内容の正しさを「有効」「無効」とジャッジするものではありません。

あくまで「遺言書がきちんと保管されていたか?」「勝手に書きかえられていないか?」などを確かめる手続きです。


どんな遺言書でも「検認」が必要なの?

一口に遺言書といっても、いくつかの種類があります。

たとえば、

  1. 自筆証書遺言
    • ご自身で手書きした遺言書。

      日付や署名、捺印(なついん)などが必要。

  2. 公正証書遺言(こうせいしょうしょいごん)
    • 公証役場で公証人に作成してもらう遺言書。

      法律上の不備を防げるメリットがある。

  3. 秘密証書遺言(ひみつしょうしょいごん)
    • 内容を秘密にしたまま、公証人に手続きをしてもらうタイプの遺言書。

このなかで、「検認」の手続きが必要となるのは自筆証書遺言や秘密証書遺言です。




一方、公正証書遺言の場合は、公証役場に原本が保管されていて、すでに公証人が内容を確認済みなため、基本的には検認手続きは不要とされています。

最近は、法務局に自筆証書遺言を預ける「自筆証書遺言書保管制度」という仕組みもあります。

こちらも、法務局で預かっている遺言書は「検認」が不要とされています。


ただし、「自筆で書いた遺言書をタンスにしまいっぱなしだった」というような場合は、検認が必要というわけです。


なぜ「検認」をしないといけないの?

「検認」をしないと、あとあと大きなトラブルになりかねません。


たとえば、遺産を受け取る相続人(そうぞくにん)のなかには、こんなことを疑う方がいるかもしれません。

  • 「本当にこの遺言書、亡くなった本人が書いたの? 書きかえられてない?」
  • 「あれ? 日付や名前が違うけど、偽造じゃないの?」

そういった書きかえや偽造(ぎぞう)を防ぐために、裁判所できちんと確認しようというわけです。

公正証書遺言とちがって、公的な場所に保管されていない自筆の遺言書は、自宅に置いてあったり、金庫のなかにしまってあったりしますよね。

そこから何かしら改ざん(かいざん)されてしまう恐れもゼロではありません。


だからこそ、検認を受けて「正式な遺言書ですよ」というお墨付きをもらうことが必要なんです。


「検認」の手続きの流れはどうなっているの?

では、実際に検認を受けるには、どんなステップがあるのでしょうか。

ざっくりご説明しますね。

遺言書を発見したら、勝手に開封しない!

まず、遺言書が封(ふう)をしてある場合は、家庭裁判所の立ち合いのもとでないと勝手に開封してはいけないと法律で決まっています。

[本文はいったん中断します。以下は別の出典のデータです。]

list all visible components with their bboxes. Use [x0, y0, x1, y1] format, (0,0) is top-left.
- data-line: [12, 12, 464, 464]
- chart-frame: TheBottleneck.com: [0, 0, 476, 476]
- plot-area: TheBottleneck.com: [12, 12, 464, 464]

もしうっかり開けてしまうと、過料(かりょう)という罰金を払う可能性がありますから注意してください。

検認の申立て

遺言書を見つけたら、家庭裁判所に「検認の申立て」を行います。

申立てに必要な書類や費用については、お住まいの地域の家庭裁判所に問い合わせましょう。

代表的な必要書類

  • 申立書(裁判所のホームページで入手可能)
  • 戸籍謄本(こせきとうほん)や住民票など(相続人の確認に使う)
  • 遺言書そのもの
  • 手数料(収入印紙と切手が必要になる場合が多い)

検認期日(きじつ)へ出席

裁判所から「いつ、どこで検認手続きを行います」という通知がきます。

その日時・場所に行き、裁判官の前で遺言書を開封し、中身を確認します。

相続人全員がこの場に立ち会えるように通知がいきます(出席できなくても、欠席という形で手続き自体は進みます)。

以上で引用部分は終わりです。